The two chatted at Il Marchese, a restaurant housed in an ornate building near the Tiber river. As they exited, the first lady said the meeting was "wonderful."
"We've come here so many times," she told reporters. "I love Italy, Brigitte loves Italy. Who would not love Italy? There's nothing that we couldn't love about it, right?"
Biden's spokesman told members of the press pool that the conversation between the women looked warm while they drank white wine and could be seen nibbling on something.
When asked what they ate and drank, however, Biden told reporters: "Well, practically nothing."
While Biden met with Brigitte, her husband, President Joe Biden met with President Macron at the French embassy in Rome for a face-to-face that comes weeks after the fallout from a submarine negotiation.
Earlier Friday, the Bidens met with Pope Francis, addressing serious topics as well as exchanging a few lighthearted moments.
The Bidens gave Francis a hand-woven vestment from the 1930s that comes from Washington, D.C.'s Holy Trinity Church, where the nation's first Catholic president, John.
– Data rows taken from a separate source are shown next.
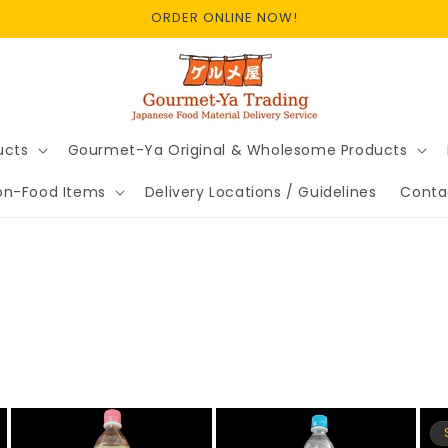
ORDER ONLINE NOW!
ucts
Gourmet-Ya Original & Wholesome Products
on-Food Items
Delivery Locations / Guidelines
Conta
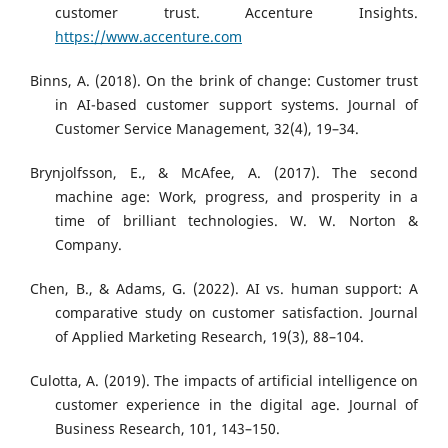
customer trust. Accenture Insights.
https://www.accenture.com
Binns, A. (2018). On the brink of change: Customer trust
in AI-based customer support systems. Journal of
Customer Service Management, 32(4), 19–34.
Brynjolfsson, E., & McAfee, A. (2017). The second
machine age: Work, progress, and prosperity in a
time of brilliant technologies. W. W. Norton &
Company.
Chen, B., & Adams, G. (2022). AI vs. human support: A
comparative study on customer satisfaction. Journal
of Applied Marketing Research, 19(3), 88–104.
Culotta, A. (2019). The impacts of artificial intelligence on
customer experience in the digital age. Journal of
Business Research, 101, 143–150.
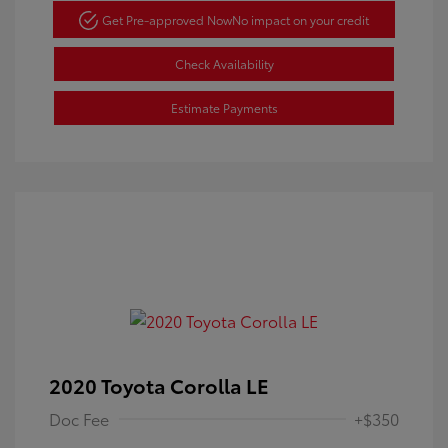
Get Pre-approved Now
No impact on your credit
Check Availability
Estimate Payments
2020 Toyota Corolla LE
Doc Fee
+$350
F. Kennedy, worshiped.
After his audience with Francis, President Biden met with Vatican Secretary of State Cardinal Parolin before going on to visit with French President Macron.
Following their meeting with the pope, Dr. Biden told reporters, "It was wonderful. He was wonderful."
Also on Friday, Dr. Biden had tea with Maria Serenella Cappello, the wife of Italian Prime Minister Mario Draghi.
The international trip, which goes through Wednesday, marks President Biden's first visit with President Macron since the announcement of a U.S.-British submarine deal with Australia that scuttled France's own plans.
France had been working for years on a plan to sell 12 conventional submarines to Australia through a French shipbuilder, CNN reports. Those plans were upended just one day after the U.S., the U.K. and Australia unveiled a trilateral deal — in a partnership dubbed AUKUS — to supply Australia with nuclear-powered submarines instead.
In response, Foreign Minister Jean-Yves Le Drian said he was "angry and bitter" about AUKUS, according to CNN, adding that such a move "isn't done between allies."
After learning of the new deal, France called home its ambassador to the U.S., canceled a reception in Washington and toned down a celebration to commemorate the 240th anniversary of a French victory over the British in 1781 at the Battle of Capes that helped the U.S. win its independence.
Presidents Biden and Macron spoke by phone to discuss the matter in September, according to a joint statement supplied by the White House.